The decision, confirmed Friday by the Fed and reported by Reuters, ends the “novel activities supervision program” established in 2023. The unit was originally tasked with overseeing banks’ dealings with crypto firms, blockchain initiatives, and other fintech ventures, amid concerns that digital assets were entering the mainstream banking system without sufficient oversight.

The Fed said the program has now fulfilled its purpose. Over the past two years, central bank examiners have gained experience evaluating risks linked to digital assets, distributed ledger technologies, and bank-fintech partnerships. That expertise will now be absorbed into the routine supervisory process, rather than maintained in a standalone unit.

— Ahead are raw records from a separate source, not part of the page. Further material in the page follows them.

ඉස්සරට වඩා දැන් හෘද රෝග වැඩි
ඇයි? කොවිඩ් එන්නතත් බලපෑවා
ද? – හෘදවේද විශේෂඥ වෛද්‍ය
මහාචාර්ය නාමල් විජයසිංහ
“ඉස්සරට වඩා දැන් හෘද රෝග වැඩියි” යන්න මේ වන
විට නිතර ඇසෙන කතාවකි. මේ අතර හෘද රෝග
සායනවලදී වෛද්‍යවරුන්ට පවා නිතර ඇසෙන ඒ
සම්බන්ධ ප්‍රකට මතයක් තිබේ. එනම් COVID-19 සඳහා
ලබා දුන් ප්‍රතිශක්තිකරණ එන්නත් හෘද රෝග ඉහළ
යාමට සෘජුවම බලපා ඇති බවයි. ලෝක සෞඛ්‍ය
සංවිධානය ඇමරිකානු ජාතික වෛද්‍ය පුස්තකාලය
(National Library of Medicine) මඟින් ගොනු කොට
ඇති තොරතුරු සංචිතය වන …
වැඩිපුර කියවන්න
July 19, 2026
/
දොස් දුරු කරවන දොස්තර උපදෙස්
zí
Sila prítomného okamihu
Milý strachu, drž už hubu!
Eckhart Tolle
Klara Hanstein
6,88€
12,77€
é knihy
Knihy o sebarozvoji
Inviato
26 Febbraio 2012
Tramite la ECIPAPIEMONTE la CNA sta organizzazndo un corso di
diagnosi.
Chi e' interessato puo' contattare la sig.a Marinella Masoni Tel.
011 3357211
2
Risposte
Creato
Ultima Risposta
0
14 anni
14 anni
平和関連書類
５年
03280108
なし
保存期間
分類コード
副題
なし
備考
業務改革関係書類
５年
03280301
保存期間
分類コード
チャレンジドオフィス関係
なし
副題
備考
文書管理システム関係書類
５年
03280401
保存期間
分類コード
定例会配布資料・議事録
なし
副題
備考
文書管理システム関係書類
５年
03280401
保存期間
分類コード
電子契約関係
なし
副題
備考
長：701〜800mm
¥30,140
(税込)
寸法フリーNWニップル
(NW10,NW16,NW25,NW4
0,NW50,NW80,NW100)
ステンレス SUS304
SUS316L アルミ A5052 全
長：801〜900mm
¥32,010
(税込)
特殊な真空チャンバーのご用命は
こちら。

“The Federal Reserve has strengthened its understanding of these risks and how banks manage them,” the central bank said, as quoted by Reuters. The announcement signals growing confidence that exposures to cryptocurrencies and fintech can be effectively managed within existing supervisory structures.

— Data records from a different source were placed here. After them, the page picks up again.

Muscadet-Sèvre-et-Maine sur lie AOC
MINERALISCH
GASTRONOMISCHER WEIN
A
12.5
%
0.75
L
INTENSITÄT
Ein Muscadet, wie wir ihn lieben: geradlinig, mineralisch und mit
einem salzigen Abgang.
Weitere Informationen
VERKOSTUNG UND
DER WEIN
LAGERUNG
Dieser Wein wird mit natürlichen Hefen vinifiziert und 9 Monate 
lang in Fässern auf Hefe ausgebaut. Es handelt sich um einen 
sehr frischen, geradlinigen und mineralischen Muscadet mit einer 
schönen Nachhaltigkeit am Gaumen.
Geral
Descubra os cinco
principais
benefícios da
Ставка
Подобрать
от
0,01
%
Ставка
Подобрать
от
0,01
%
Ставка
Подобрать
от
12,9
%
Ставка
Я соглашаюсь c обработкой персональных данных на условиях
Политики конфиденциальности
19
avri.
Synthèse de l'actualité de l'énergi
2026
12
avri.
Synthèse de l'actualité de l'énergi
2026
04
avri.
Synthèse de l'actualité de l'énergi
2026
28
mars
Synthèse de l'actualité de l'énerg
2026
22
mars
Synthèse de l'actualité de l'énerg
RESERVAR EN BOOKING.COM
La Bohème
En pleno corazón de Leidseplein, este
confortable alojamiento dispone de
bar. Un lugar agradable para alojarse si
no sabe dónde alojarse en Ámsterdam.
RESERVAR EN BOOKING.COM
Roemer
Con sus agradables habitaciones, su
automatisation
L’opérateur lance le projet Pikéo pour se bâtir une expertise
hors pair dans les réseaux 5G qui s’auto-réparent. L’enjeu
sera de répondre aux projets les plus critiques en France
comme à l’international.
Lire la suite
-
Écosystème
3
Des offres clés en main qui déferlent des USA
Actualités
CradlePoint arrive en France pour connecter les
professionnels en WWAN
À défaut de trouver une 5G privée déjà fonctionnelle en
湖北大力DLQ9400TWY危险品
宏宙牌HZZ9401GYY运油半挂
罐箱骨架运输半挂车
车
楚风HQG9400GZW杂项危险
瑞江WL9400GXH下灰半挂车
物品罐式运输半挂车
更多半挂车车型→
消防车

The program was created amid volatility in the cryptocurrency market. The collapse of major firms in 2022 and 2023, including FTX, prompted heightened scrutiny from Washington regulators and led to increased oversight of banks engaging with digital assets. Banks were repeatedly reminded that their crypto-related activities would be closely monitored.

Other federal agencies, such as the Federal Deposit Insurance Corporation (FDIC) and the Office of the Comptroller of the Currency (OCC), also highlighted the potential risks digital assets pose to traditional financial institutions. By ending the dedicated unit, the Fed appears to be signaling that cryptocurrency and fintech oversight has matured into standard regulatory practice rather than requiring a separate, experimental framework.

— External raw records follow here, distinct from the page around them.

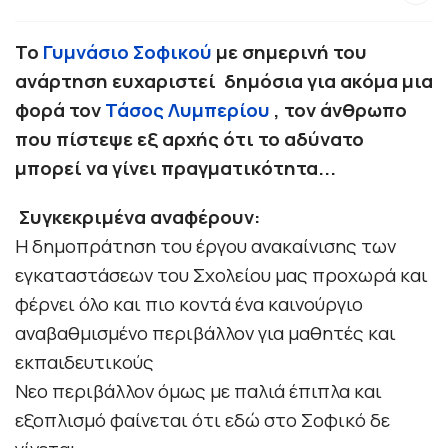
Το
Γυμνάσιο Σοφικού
με σημερινή του
ανάρτηση ευχαριστεί
δημόσια για ακόμα μια
φορά τον
Τάσος Λυμπερίου
, τον άνθρωπο
που πίστεψε εξ αρχής ότι το αδύνατο
μπορεί να γίνει πραγματικότητα...
Συγκεκριμένα αναφέρουν:
Η δημοπράτηση του έργου ανακαίνισης των
εγκαταστάσεων του Σχολείου μας προχωρά και
φέρνει όλο και πιο κοντά ένα καινούργιο
αναβαθμισμένο περιβάλλον για μαθητές και
εκπαιδευτικούς
Νεο περιβάλλον όμως με παλιά έπιπλα και
εξοπλισμό φαίνεται ότι εδώ στο Σοφικό δε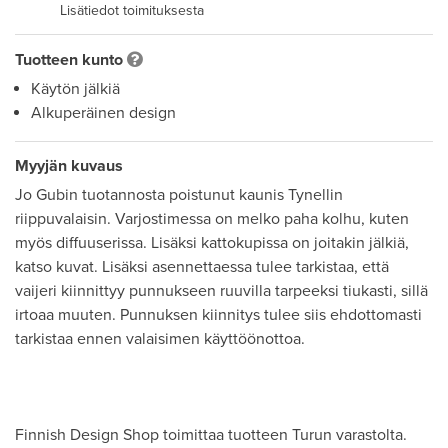
Lisätiedot toimituksesta
Tuotteen kunto
Käytön jälkiä
Alkuperäinen design
Myyjän kuvaus
Jo Gubin tuotannosta poistunut kaunis Tynellin 
riippuvalaisin. Varjostimessa on melko paha kolhu, kuten 
myös diffuuserissa. Lisäksi kattokupissa on joitakin jälkiä, 
katso kuvat. Lisäksi asennettaessa tulee tarkistaa, että 
vaijeri kiinnittyy punnukseen ruuvilla tarpeeksi tiukasti, sillä 
irtoaa muuten. Punnuksen kiinnitys tulee siis ehdottomasti 
tarkistaa ennen valaisimen käyttöönottoa. 

Finnish Design Shop toimittaa tuotteen Turun varastolta.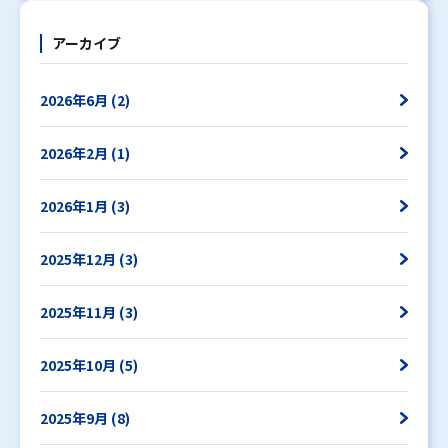
アーカイブ
2026年6月 (2)
2026年2月 (1)
2026年1月 (3)
2025年12月 (3)
2025年11月 (3)
2025年10月 (5)
2025年9月 (8)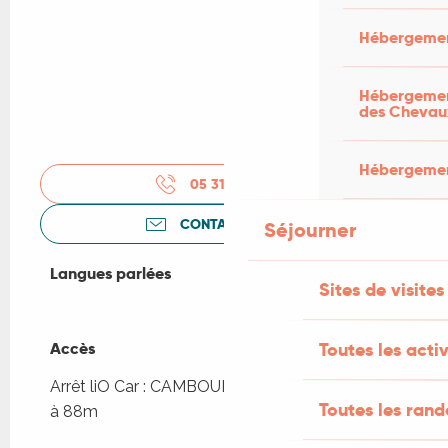
Hébergemen
Hébergement
des Chevau
Hébergement
05 31 86 00
▒▒
CONTACTEZ-NOUS
Séjourner
Langues parlées
Langues parlées
Sites de visites
Toutes les activ
Accès
Accès
Arrêt liO Car : CAMBOULIT - Le Drauzou Hôtel
Toutes les ran
à 88m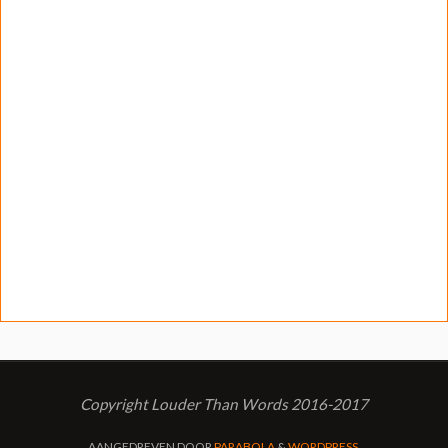
Copyright Louder Than Words 2016-2017
AANGEDREVEN DOOR
PARABOLA
&
WORDPRESS.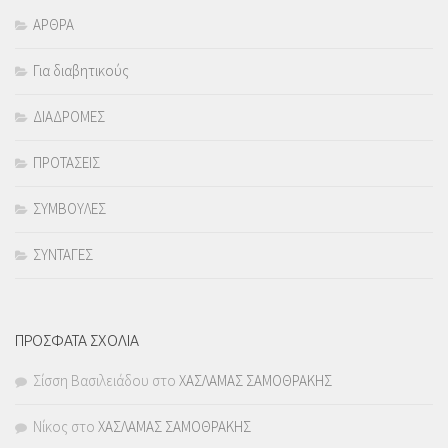
ΑΡΘΡΑ
Για διαβητικούς
ΔΙΑΔΡΟΜΕΣ
ΠΡΟΤΑΣΕΙΣ
ΣΥΜΒΟΥΛΕΣ
ΣΥΝΤΑΓΕΣ
ΠΡΟΣΦΑΤΑ ΣΧΟΛΙΑ
Σίσση Βασιλειάδου
στο
ΧΑΣΛΑΜΑΣ ΣΑΜΟΘΡΑΚΗΣ
Νίκος
στο
ΧΑΣΛΑΜΑΣ ΣΑΜΟΘΡΑΚΗΣ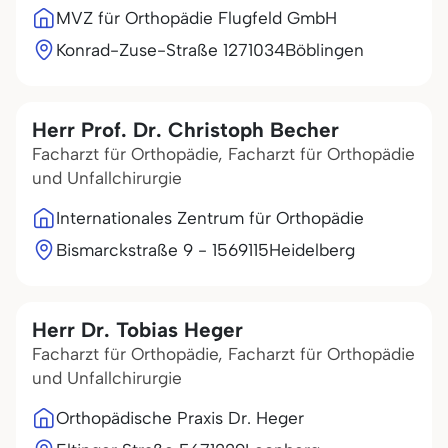
MVZ für Orthopädie Flugfeld GmbH
Konrad-Zuse-Straße 12
71034
Böblingen
Herr Prof. Dr. Christoph Becher
Facharzt für Orthopädie, Facharzt für Orthopädie
und Unfallchirurgie
Internationales Zentrum für Orthopädie
Bismarckstraße 9 - 15
69115
Heidelberg
Herr Dr. Tobias Heger
Facharzt für Orthopädie, Facharzt für Orthopädie
und Unfallchirurgie
Orthopädische Praxis Dr. Heger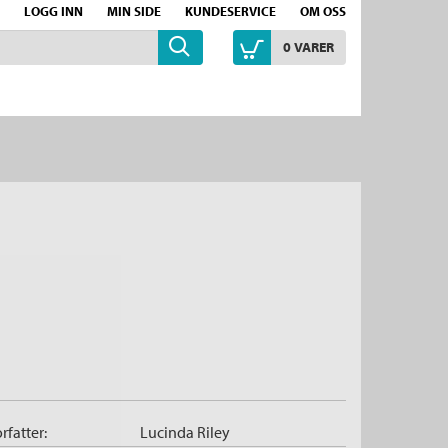
LOGG INN
MIN SIDE
KUNDESERVICE
OM OSS
0
VARER
rfatter:
Lucinda Riley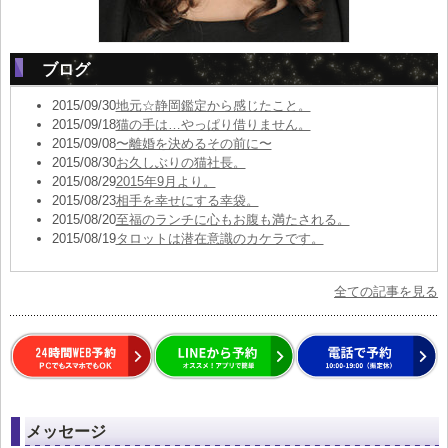
ブログ
2015/09/30
地元☆静岡鑑定から感じたこと。
2015/09/18
猫の手は…やっぱり借りません。
2015/09/08
〜離婚を決めるその前に〜
2015/08/30
お久しぶりの猫社長。
2015/08/29
2015年9月より。
2015/08/23
相手を幸せにする幸袋。
2015/08/20
至福のランチに心もお腹も満たされる。
2015/08/19
タロットは潜在意識のカケラです。
全ての記事を見る
メッセージ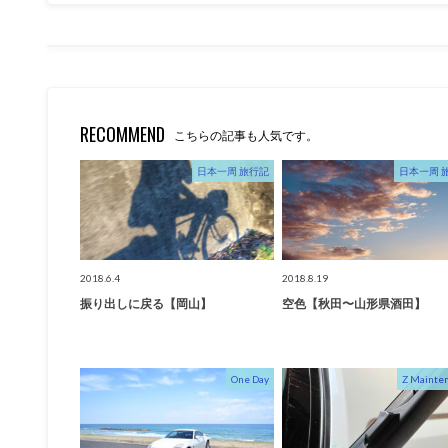
RECOMMEND
こちらの記事も人気です。
日本一周 旅行記
日本一周 
2018.6.4
2018.8.19
振り出しに戻る【岡山】
空色【秋田〜山形県酒田】
One Day
Z Mainte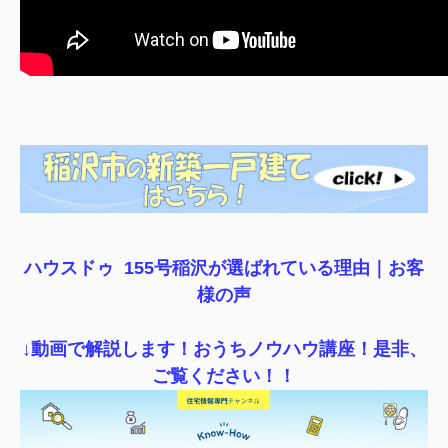
ハウスドゥ 155号稲沢が選ばれている理由｜
お客
様の声
↓動画で解説します！おうちノウハウ講座！是非、
ご覧ください！！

For banks, the consolidation could simplify compliance. Crypto-related activities will now be evaluated alongside other business lines, potentially reducing duplicative reporting and supervision. For policymakers, the move indicates a shift from experimental oversight toward mainstream integration, suggesting that digital finance is no longer treated as a novelty but as a core aspect of the broader banking landscape.

However, the decision comes at a sensitive moment politically, with ongoing debate in Congress over the appropriate level of regulatory oversight for cryptocurrencies. Analysts told Reuters that the integration of the Fed’s crypto expertise into standard supervision is likely to be closely watched by markets and policymakers.

Looking ahead, the Fed’s challenge will be to balance innovation with financial stability, ensuring banks can pursue fintech partnerships and blockchain solutions without creating systemic risks. The integration of the program into routine supervision reflects an effort to normalize oversight while maintaining a careful approach to emerging financial technologies.